Everybody knows that Enrico Caruso, born 150 years ago this weekend, was a great singer. Less well remembered is that he was once also the subject of allegations foreshadowing the “Me Too” movement. Indeed, this fact might be entirely forgotten now had it not been immortalised by James Joyce in not one but two literary masterpieces.
The Caruso indecency trial of 1903 would have been a media sensation even if the events in question had not taken place in the monkey house of New York’s Central Park Zoo. There, one day, a policeman allegedly observed him for 45 minutes making unwanted contact with a series of females. But the subsequent charges centred on one named complainant, a Mrs Hannah Graham from the Bronx, whose posterior he was said to have pinched.
Unfortunately for the prosecution, she could not be produced in court. And despite intense press interest, nobody of her name was found to be living at the specified address.
Even so, Caruso was convicted and fined $10, under bitter protest. By telegram to his father in Naples, as widely reported, he wrote: “I swear on your sacred white hairs that I am innocent.”
A young Joyce, himself a tenor, was indignant on Caruso’s behalf, predicting the American police would be arresting the monkeys themselves next.
But he later referenced the trial comically in both Ulysses, where Leopold Bloom’s Nighttown fantasy includes similar accusations from “Mrs Hanna Tallboys”, and Finnegans Wake. In the latter, the scene becomes Dublin’s “Fiendish Park”, and the protagonist is said to have committed vague but sexual improprieties “while admiring the monkeys”.
An unwitting victim of the New York case was a chimpanzee named “Knocko”. Already a zoo favourite, he became a celebrity as a result of the trial and, while playing to greatly increased galleries, overexerted himself fatally within days.
As for Caruso, his career survived the humiliation. Audiences believed or forgave him. And according to an essay by the late Joycean scholar Ruth Bauerle, there are grounds for seeing the trial as in part “a battle between a largely Irish immigrant police” and an emerging, rival Italian population.
In this context, a comment from the deputy police commissioner afterwards, recorded in this newspaper’s coverage, seems telling.
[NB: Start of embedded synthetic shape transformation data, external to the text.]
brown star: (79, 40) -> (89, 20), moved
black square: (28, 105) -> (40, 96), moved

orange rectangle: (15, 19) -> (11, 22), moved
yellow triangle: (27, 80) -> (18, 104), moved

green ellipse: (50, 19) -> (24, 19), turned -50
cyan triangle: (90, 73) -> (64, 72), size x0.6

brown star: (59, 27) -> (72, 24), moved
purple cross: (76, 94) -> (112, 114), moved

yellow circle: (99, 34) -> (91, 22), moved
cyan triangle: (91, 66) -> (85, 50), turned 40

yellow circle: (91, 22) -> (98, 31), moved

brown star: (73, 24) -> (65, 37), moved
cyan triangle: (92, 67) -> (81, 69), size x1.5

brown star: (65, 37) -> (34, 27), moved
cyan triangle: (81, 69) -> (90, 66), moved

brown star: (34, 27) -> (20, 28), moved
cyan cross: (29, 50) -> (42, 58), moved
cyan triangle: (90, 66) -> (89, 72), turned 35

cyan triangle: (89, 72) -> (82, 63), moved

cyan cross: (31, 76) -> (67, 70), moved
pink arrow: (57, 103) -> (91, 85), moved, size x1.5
In what may or may not have been a euphemism for Italians, he said that police were determined to end “the insulting of women by fashionably dressed men” in Central Park.
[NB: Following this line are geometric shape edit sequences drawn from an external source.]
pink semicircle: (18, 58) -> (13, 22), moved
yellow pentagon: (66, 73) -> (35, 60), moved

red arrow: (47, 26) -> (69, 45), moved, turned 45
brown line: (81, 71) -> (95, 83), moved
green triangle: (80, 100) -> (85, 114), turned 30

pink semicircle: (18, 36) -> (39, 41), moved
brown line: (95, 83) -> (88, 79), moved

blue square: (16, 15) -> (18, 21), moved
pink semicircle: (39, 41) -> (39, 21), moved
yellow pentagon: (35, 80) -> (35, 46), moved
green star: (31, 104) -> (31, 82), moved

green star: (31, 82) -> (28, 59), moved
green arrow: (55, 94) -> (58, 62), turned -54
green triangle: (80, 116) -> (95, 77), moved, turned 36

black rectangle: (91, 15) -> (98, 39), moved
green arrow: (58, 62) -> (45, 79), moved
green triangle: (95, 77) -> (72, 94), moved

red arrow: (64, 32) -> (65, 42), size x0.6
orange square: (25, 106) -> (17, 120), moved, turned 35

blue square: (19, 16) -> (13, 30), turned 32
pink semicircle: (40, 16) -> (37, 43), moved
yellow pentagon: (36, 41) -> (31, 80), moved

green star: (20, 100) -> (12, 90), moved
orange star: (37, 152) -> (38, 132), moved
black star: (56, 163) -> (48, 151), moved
This weekend also marks the 208th anniversary of Napoleon’s escape from Elba, which launched the so-called “Hundred Days”. It’s not an important-sounding milestone, I know, unless you round it down. As indeed they did with the “Hundred Days”, which was actually 110 days, even by the official count.
That doesn’t begin until March 20th, when Bonaparte entered Paris. And it extends well beyond the Battle of Waterloo, to when King Louis XVIII was restored.
Even so, the latest anniversary is an excuse to recall a famous (and 208-year-old) example of the media shamelessly accommodating itself to the will of the powerful, a theme more popular than ever these days, especially on Twitter.
It’s a series of headlines, originally credited to the French state newspaper, reporting Napoleon’s progress as follows:
“9th March, the cannibal has quitted his den. 10th, the Corsican Ogre has landed at Cape Juan. 11th, the Tiger has arrived at Gap. 12th, the Monster slept at Grenoble. 13th, the Tyrant has passed through Lyons; 14th the Usurper is directing his steps towards Dijon, but the brave and loyal Burgundians have risen en masse and surrounded him on all sides. 18th, Bonaparte is only sixty leagues from the capital; he has been fortunate enough to escape the hands of his pursuers. 19th, Bonaparte is advancing with rapid steps, but he will never enter Paris. 20th, Napoleon will, tomorrow, be under our ramparts. 21st, the Emperor is at Fontainebleau. 22nd, His Imperial and Royal Majesty, yesterday evening, arrived at the Tuileries, amidst the joyful acclamations of his devoted and faithful subjects.”
This blow-by-Fontainebleau summary has been endlessly repeated ever since, by writers including Alexandre Dumas, as actual press history. But according to intrepid American journalist David Montgomery, and his French history podcast The Siècle, it never happened.
Montgomery knows this because (a) he took the trouble of reading every issue of the state newspaper for the dates in question and (b) because he also found the true original. That was a satirical piece in a different French paper, dated March 25th, 1815, deliberately lampooning the royalists’ climb-down.
Among the many commentators taken in by the joke in subsequent centuries, it seems, was this paper’s own comic genius, Myles na gCopaleen. He quoted it twice as a commentary on censorship, once in 1944, from an unspecified source, and again, in 1957, crediting a book by Isaac Disraeli.
Maybe it’s even worse than people say.
Not only is satire dead, the funeral was 208 years ago.